Political circles in Utah were all abuzz today after ABC4 News reported that the legislative redistricting committee was about to turn its attention to axing Utah’s caucus system and replacing it with a public primary. The news agency did not reveal its source for this rumor. When contacted, several members of the redistricting committee said they had not heard about any such planned discussions.
The caucus/convention system is practiced in only a few states today, but is considered to be a quintessential grassroots method of choosing candidates for the general election ballot. Every two years, neighbors meet in caucuses (neighborhood mass meetings) to elect delegates who will represent them at political party conventions. These delegates are tasked with vetting the candidates and voting at conventions to select their Party’s candidate. If a clear winner is not chosen by the delegates, then a primary election is held.

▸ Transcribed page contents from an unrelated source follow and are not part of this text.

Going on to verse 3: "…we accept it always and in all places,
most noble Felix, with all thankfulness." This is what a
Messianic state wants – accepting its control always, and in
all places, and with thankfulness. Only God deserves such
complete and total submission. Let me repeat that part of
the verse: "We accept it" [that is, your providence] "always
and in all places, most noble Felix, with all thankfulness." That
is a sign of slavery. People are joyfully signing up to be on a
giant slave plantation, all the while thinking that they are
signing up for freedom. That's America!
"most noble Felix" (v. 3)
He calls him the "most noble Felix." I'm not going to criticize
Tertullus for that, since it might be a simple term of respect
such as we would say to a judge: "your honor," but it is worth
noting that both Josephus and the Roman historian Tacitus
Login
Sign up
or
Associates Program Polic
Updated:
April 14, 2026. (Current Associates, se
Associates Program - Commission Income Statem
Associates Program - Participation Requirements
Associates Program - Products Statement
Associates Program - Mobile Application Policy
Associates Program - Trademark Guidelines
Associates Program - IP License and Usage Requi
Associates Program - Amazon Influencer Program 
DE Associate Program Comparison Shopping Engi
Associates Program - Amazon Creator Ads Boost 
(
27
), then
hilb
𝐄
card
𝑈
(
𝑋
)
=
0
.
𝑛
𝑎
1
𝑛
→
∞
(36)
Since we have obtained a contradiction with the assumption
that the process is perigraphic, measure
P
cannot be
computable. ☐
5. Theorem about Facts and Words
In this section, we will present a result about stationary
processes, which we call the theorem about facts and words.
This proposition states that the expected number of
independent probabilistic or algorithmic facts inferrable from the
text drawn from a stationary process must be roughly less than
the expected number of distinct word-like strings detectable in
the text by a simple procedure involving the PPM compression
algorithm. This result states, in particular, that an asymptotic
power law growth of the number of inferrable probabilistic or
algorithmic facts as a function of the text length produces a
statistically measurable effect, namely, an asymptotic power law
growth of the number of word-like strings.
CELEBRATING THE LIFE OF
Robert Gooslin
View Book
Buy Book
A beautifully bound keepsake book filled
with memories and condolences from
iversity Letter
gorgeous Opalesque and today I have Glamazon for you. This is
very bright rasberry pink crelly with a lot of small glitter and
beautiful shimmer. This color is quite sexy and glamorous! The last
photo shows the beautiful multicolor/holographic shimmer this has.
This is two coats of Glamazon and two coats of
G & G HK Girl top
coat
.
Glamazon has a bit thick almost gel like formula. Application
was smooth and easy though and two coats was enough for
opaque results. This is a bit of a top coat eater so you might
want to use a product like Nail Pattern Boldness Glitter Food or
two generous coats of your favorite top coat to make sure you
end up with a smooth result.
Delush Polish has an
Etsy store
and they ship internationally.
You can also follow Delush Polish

Rampant rumors of a caucus system overthrow prompted the redistricting committee chairs (Representative Sumsion and Senator Okerlund) to post a clarification on the Utah House of Representatives blog this afternoon:
“As chairs of the Redistricting Committee, we have had no discussions of this issue, we have not placed this item on the Committee’s agenda, nor do we intend to consider this issue at future meetings.
“The purpose of the Redistricting Committee is to help the Legislature meet its constitutional duty to divide the state into congressional, legislative, and state school board districts that are equal in population to ensure equal representation for all citizens. The focus of the Redistricting Committee is completely and exclusively on redistricting, and to conduct the redistricting process in a manner that is fair and open. We will resist any efforts to divert the time and attention of the Committee to other issues.”
It appears that the caucus/convention system is safe for today, which is a good thing – this system has several benefits, including:
- Decreasing the influence of money on elections by allowing candidates who are not wealthy to compete effectively. The smaller size of the delegate pool allows more great candidates to participate, where a state-wide primary system would discourage great candidates who may not be well-funded.
- Candidates tend to be better vetted in the caucus/convention system because they are able to associate and campaign within the smaller, dedicated delegate pool in an in-depth, direct method that generally would not be possible within a state-wide system.
- Encourages more accountability from elected officials, who are in contact with and report back to delegates.
- The caucus system saves the state millions in tax dollars that would be required for a statewide primary election.
The caucus/convention system has been a source of debate for years, but after the entrenched Senator Bennett was ousted by delegates last year, incumbent politicians sat up and began to pay attention to the system that could make or break their political careers.
Where are the rumors coming from that warn of danger to the caucus/convention system? Who can say. There are many politicians currently concerned with their success or failure in the 2012 elections, including Senator Hatch and several Utah Republican elected officials concerned about the ramifications for voting for Utah’s amnesty bill, HB 116.
What can definitely be said is that any effort to do away with the caucus/convention system would be met with tenacious resistance from those Utahns involved in politics at its most basic grassroots level.